Bier: Definition
Freitage in der Mikrobrauerei – Arthur Schneiter
Es gibt Fragen, die man sich gar nicht mehr stellt, weil die Antwort so offensichtlich erscheint, und deren Trivialität – auch wenn sie vielen das Haareraufen erspart – in Wirklichkeit eine ganze Welt verbirgt. Craft-Bier gehört wahrscheinlich dazu, und deshalb wollte ich heute in einem kleinen technischen Beitrag auf die Grundlagen dieser Kolumne zurückkommen und dabei so umfassend wie möglich sein, ohne dabei den Anspruch auf Vollständigkeit zu erheben. Bier: Definition.

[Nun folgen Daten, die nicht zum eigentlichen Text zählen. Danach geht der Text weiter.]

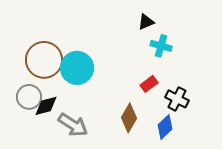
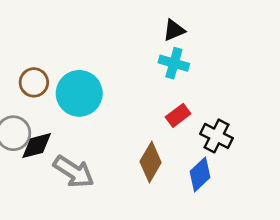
cyan cross: (161, 46) -> (174, 63), moved
brown circle: (44, 60) -> (34, 82), size x0.6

Ein Bier besteht in erster Linie aus folgenden Zutaten: Hopfen, Malz, Hefe und natürlich Wasser. Hopfen ist eine Pflanze aus derselben Familie wie Cannabis und wird wegen seiner aromatischen, bittermachenden und antibakteriellen Eigenschaften verwendet. Malz ist die Hauptquelle für Zucker (manchmal werden während des Brauprozesses zusätzliche Zuckerarten hinzugefügt) und wird durch das Mälzen verschiedener Getreidesorten gewonnen: Gerste, Weizen oder Roggen. Beim Mälzen wird das Getreide zum Keimen gebracht und in einer Röstphase erhitzt. Je stärker das Malz geröstet wird, desto ausgeprägter ist der Charakter des fertigen Getränks, desto weniger vergärbaren Zucker liefert es jedoch. Hefen werden eingesetzt, um die vergärbaren Zucker des Malzes zu verarbeiten und in Alkohol umzuwandeln (in der Regel der Gattung Saccharomyces, doch Brettanomyces-Hefen gewinnen aufgrund des säuerlichen Geschmacks, den sie erzeugen, zunehmend an Beliebtheit). Sie sind die mikroskopisch kleinen Ingenieure, ohne die all dies nicht möglich wäre.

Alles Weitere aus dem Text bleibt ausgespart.